The signifiance disturbs this sort of unity of gesture and meaning. Drawing from his elaboration of "codes" in his structural days, Barthes focuses more on the vertical, paradigmatic reading of images and stills, which imply several different codes or lexias at once. Signifiance is not a particular lexia, but precisely what is between the lexias. To Barthes, at least in the essay "The Third Meaning," signifiance belongs to "the family of the pun, buffoonery, a useless expenditure. Indifferent to moral or aesthetic categories, it is on the side of the carnival" (Barthes 55). Describing the Eisenstein still of a beard, he sounds like he is engaging the carnivalesque logic of Bakhtin: "a multi-layering of meanings which always lets the previous meaning continue, as in a geological formation: saying the opposite without giving up the contrary" (Barthes 58). In other words, there seems to be a kind of undercutting or debasing going on with signifiance--a rupture in the gesture.
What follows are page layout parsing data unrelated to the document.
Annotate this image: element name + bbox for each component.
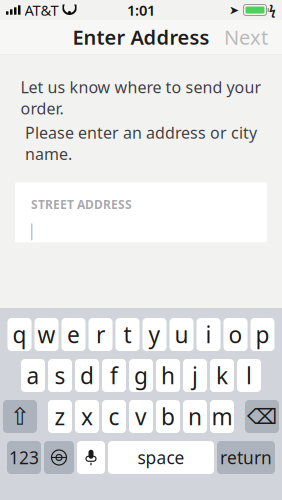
- button[interactable]: Dictate: [77, 441, 105, 474]
- staticText: AT&T: [24, 0, 58, 20]
- button[interactable]: Delete: [245, 400, 279, 433]
- button[interactable]: v: [129, 400, 153, 433]
- button[interactable]: Next: [214, 18, 278, 56]
- staticText: s: [54, 360, 66, 390]
- button[interactable]: k: [210, 359, 234, 392]
- staticText: q: [12, 319, 26, 350]
- button[interactable]: n: [183, 400, 207, 433]
- staticText: f: [110, 360, 118, 390]
- button[interactable]: c: [102, 400, 126, 433]
- staticText: k: [216, 360, 228, 390]
- button[interactable]: u: [170, 318, 194, 351]
- staticText: e: [67, 319, 80, 350]
- staticText: ⇧: [10, 403, 30, 430]
- button[interactable]: l: [237, 359, 261, 392]
- button[interactable]: p: [250, 318, 274, 351]
- staticText: Please enter an address or city name.: [25, 122, 257, 164]
- button[interactable]: r: [88, 318, 112, 351]
- button[interactable]: STREET ADDRESS: [15, 182, 267, 242]
- button[interactable]: t: [116, 318, 140, 351]
- staticText: z: [54, 401, 66, 432]
- button[interactable]: z: [48, 400, 72, 433]
- staticText: ⌫: [247, 404, 277, 429]
- staticText: l: [246, 360, 252, 390]
- staticText: r: [96, 319, 105, 350]
- button[interactable]: f: [102, 359, 126, 392]
- button[interactable]: i: [196, 318, 220, 351]
- button[interactable]: w: [34, 318, 58, 351]
- staticText: t: [124, 319, 132, 350]
- button[interactable]: m: [210, 400, 234, 433]
- button[interactable]: s: [48, 359, 72, 392]
- staticText: v: [135, 401, 147, 432]
- staticText: w: [38, 319, 56, 350]
- staticText: y: [148, 319, 160, 350]
- button[interactable]: h: [156, 359, 180, 392]
- staticText: space: [138, 446, 184, 469]
- staticText: 123: [9, 446, 39, 469]
- staticText: STREET ADDRESS: [31, 196, 132, 212]
- staticText: ➤: [229, 3, 239, 17]
- staticText: i: [206, 319, 212, 350]
- staticText: p: [256, 319, 270, 350]
- staticText: g: [134, 360, 148, 390]
- button[interactable]: Shift: [3, 400, 37, 433]
- button[interactable]: o: [224, 318, 248, 351]
- staticText: n: [188, 401, 202, 432]
- button[interactable]: y: [142, 318, 166, 351]
- button[interactable]: b: [156, 400, 180, 433]
- button[interactable]: Next keyboard: [44, 441, 74, 474]
- staticText: o: [228, 319, 242, 350]
- staticText: return: [220, 446, 272, 469]
- staticText: Enter Address: [72, 24, 210, 50]
- button[interactable]: g: [129, 359, 153, 392]
- button[interactable]: space: [108, 441, 214, 474]
- button[interactable]: d: [75, 359, 99, 392]
- staticText: d: [80, 360, 94, 390]
- staticText: b: [161, 401, 175, 432]
- staticText: ϟ: [269, 2, 276, 18]
- button[interactable]: 123: [7, 441, 41, 474]
- button[interactable]: e: [62, 318, 86, 351]
- staticText: Next: [224, 24, 268, 50]
- button[interactable]: x: [75, 400, 99, 433]
- staticText: h: [161, 360, 175, 390]
- staticText: x: [81, 401, 93, 432]
- button[interactable]: a: [21, 359, 45, 392]
- button[interactable]: q: [8, 318, 32, 351]
- staticText: 1:01: [127, 0, 155, 20]
- staticText: u: [174, 319, 188, 350]
- staticText: a: [26, 360, 40, 390]
- staticText: j: [192, 360, 198, 390]
- staticText: c: [108, 401, 120, 432]
- button[interactable]: return: [217, 441, 275, 474]
- button[interactable]: j: [183, 359, 207, 392]
- staticText: m: [212, 401, 232, 432]
- staticText: Let us know where to send your order.: [20, 76, 262, 119]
Indeed, this rupturing of the gesture from the actor is something Barthes explores in the essay on Banraku theatre:



Barthes claims that Bunraku theatre is signifi(c)ant because it maintains the separation of actor, gesture, and character which he finds also in Brecht's estrangement:
This distance, reputed by us to be impossible, useless, or derisory and speedily abandoned [. . .] is precisely what Bunraku shows--shows how it can function: by the discontinuity of codes, by thte caesurea imposed in the different traits of the representation, so that the copy elaborated on the stage is not destroyed but shattered, scored, freed from the metonymical contagion of voice and gesture, soul and body, which entangles our [the West's] actors
 In Bunraku theater, the "emotion no longer submerges everything in its flood but becomes matter for reading" (Barthes 177). Thus, we return to the problem of 'reading' and, ultimately, the realm of text.

Production

We have been speaking in class a lot about the importance of 'production' as part of visual literacy. Although Defining Visual Rhetorics argues that Barthes is not aware of the material aspects of production, he enjoys confusing the processes of 'reading' and 'production,' arguing that the Text must be read to be really "produced" in any meaningful sense of the term. To really read a text means that we can also re-write it.

Consequences of Barthes Theory

What does Barthes have to offer us in visual rhetoric? Sid claimed that the work of rhetoric "breaks things apart" and claimed this is might not be the way toward understanding of the visual. Indeed, Barthes in his later work is all about breaking apart Texts (or images, or whatever) into smaller pieces, ultimately claiming that the reader unifies these elements: "a text's unity lies not in its origin but in its destination. Yet this destination cannot any longer be personal: the reader is without history, biography, psychology; he is simply that someone who holds together a single field all the traces by which the written text is constituted" (Barthes 148).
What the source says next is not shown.